February is unforgiving. The wind cuts like a cool slender knife and the ground turns to ice, death clings to the plants like morning dew. On the steps of the Calvary Baptist church, a february morning with clear blue skies like sapphires, a man lay on his back convulsing in a red hoodie. A red scaled fish, writhing in the hot blinding sun. Red like silver screen blood. Red like the lipstick your mother used to wear. Red like the lights of an ambulance. Red like something has gone terribly wrong. Red like death.

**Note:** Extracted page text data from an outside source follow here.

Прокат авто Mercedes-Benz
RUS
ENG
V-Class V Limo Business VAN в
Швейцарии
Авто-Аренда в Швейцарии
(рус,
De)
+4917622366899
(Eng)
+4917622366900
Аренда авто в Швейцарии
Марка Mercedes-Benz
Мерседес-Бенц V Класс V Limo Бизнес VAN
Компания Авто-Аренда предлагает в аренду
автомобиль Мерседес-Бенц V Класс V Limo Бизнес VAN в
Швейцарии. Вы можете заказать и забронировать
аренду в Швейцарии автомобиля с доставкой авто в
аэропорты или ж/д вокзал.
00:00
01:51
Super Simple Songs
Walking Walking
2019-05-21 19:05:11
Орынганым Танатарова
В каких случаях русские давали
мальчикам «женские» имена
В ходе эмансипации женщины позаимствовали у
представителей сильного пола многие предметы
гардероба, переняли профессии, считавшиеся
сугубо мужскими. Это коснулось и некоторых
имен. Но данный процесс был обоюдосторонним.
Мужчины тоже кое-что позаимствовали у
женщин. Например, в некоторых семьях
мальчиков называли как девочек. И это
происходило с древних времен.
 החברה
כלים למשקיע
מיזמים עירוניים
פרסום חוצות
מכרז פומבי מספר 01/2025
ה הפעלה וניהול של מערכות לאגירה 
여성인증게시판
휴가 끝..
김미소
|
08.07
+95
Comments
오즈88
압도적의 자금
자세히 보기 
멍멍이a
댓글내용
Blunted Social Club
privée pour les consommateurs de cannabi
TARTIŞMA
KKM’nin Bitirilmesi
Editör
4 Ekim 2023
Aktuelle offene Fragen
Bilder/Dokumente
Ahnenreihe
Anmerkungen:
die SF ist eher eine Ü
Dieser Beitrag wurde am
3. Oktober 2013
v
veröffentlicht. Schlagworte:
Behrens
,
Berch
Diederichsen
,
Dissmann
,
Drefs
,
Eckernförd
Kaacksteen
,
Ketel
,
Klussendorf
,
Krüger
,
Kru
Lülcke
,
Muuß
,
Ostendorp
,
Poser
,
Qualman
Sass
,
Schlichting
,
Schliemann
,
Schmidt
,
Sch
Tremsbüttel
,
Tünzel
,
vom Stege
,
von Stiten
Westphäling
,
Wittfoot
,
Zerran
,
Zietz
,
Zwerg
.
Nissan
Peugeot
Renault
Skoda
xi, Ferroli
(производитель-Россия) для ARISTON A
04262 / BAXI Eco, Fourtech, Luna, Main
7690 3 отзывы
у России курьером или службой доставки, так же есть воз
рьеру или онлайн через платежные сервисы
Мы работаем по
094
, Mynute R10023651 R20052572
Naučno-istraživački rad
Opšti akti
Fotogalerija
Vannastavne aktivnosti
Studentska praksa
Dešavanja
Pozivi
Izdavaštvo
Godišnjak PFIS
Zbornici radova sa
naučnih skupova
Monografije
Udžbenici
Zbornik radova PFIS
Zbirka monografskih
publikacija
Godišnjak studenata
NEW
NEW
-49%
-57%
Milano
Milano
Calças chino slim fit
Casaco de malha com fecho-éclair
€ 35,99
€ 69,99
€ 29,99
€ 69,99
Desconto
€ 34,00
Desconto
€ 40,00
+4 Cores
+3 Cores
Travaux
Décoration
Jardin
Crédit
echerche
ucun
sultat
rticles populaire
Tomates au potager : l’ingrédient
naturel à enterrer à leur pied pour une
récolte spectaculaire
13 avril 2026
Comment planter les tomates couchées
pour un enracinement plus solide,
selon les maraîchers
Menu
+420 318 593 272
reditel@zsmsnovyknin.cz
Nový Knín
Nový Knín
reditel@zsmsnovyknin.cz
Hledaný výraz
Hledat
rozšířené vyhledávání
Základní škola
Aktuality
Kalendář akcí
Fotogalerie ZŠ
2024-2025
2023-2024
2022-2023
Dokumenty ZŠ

I watched from the window, almost hot in my jacket and the heater on the bus blowing gusts around my ankles. I imagined the biting cold, the blaring ache of his head pounding against the concrete. I wanted to scream but there were no words, to tell someone but there was no one to tell. They all saw and all looked away. It was a long light, I watched for five minutes and no one stopped. The people passing on the street stared straight ahead, hard and unflinching like they were something made of marble.
Someone had to remember, someone had to keep him alive in this moment, so I watched. Even as the light changed and we pulled away, I turned to watch until his stiff arms, his shaking legs, were gone. I don’t know what happened to him, I don’t know if he lived, if he died, and I never will.
A few days later as we were passing the church again, there was a new sign buried beside the steps, “no loitering.” I had to laugh like hell, because what else was there to do, to say. I laughed to myself the whole bus ride, praying I wouldn’t cry.